The Renaissance And The Baroque
Renaissance architecture was a response to the ornamentation of the Gothic period and a homage to the new values of symmetry, balance, logic, and order. Man was once again exerting control over his environment, and the structures of this time reflected the dedication to mathematical forms and the ordering of space. The innovations of Renaissance architecture are less structural than paradigmatical. Leon Battista Alberti (1404-1472) codified what was known of architecture, emphasizing the theoretical aspects, turning it from a trade into a profession. More importantly, he developed perspective drawing techniques that allowed architects to draw accurate architectural renderings, techniques that are still used today.

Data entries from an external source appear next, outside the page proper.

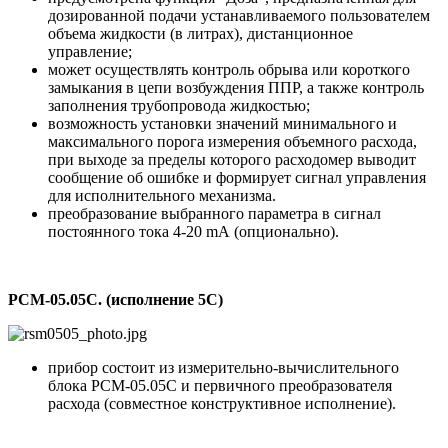
дозированной подачи устанавливаемого пользователем
объема жидкости (в литрах), дистанционное
управление;
может осуществлять контроль обрыва или короткого
замыкания в цепи возбуждения ППР, а также контроль
заполнения трубопровода жидкостью;
возможность установки значений минимального и
максимального порога измерения объемного расхода,
при выходе за пределы которого расходомер выводит
сообщение об ошибке и формирует сигнал управления
для исполнительного механизма.
преобразование выбранного параметра в сигнал
постоянного тока 4-20 mA (опционально).
РСМ-05.05С. (исполнение 5С)
прибор состоит из измерительно-вычислительного
блока РСМ-05.05С и первичного преобразователя
расхода (совместное конструктивное исполнение).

Like the Renaissance, the Baroque period in architecture was marked by design rather than structural innovation. In response to the bareness of Renaissance architecture, Baroque buildings were lavishly decorated. Rather than the approach of form following function, designers of this period approached architecture as theater, emphasizing effects, interpretations, and movement. The Spanish Steps in Rome, for instance, were designed to mimic the movements of a popular dance of the time, with sidewalls that moved in, moved out, met, separated, and met again. The design elements became more emotional and dynamic, and the focus was on energy versus balance. At the same time, underlying the ornateness of the Baroque was the logic of Renaissance design.
One notable aspect of Baroque architecture was its use of controlled viewing to emphasize a building. The approach to St. Peter's in Rome is a classic example. It was carefully orchestrated, beginning some blocks away with the Ponte S. Angelo, progressing through a tangle of narrow streets that heighten anticipation by providing only glimpses of St. Peter's. Finally, the pilgrim emerged into an enormous oval piazza that permitted a clear view of St. Peter's for the first time, framed by the curved colonnade. The sequence was designed to enhance the religious experience of St. Peter's by intensifying the emotions—creating a sense of anticipation and delayed gratification—felt during the approach.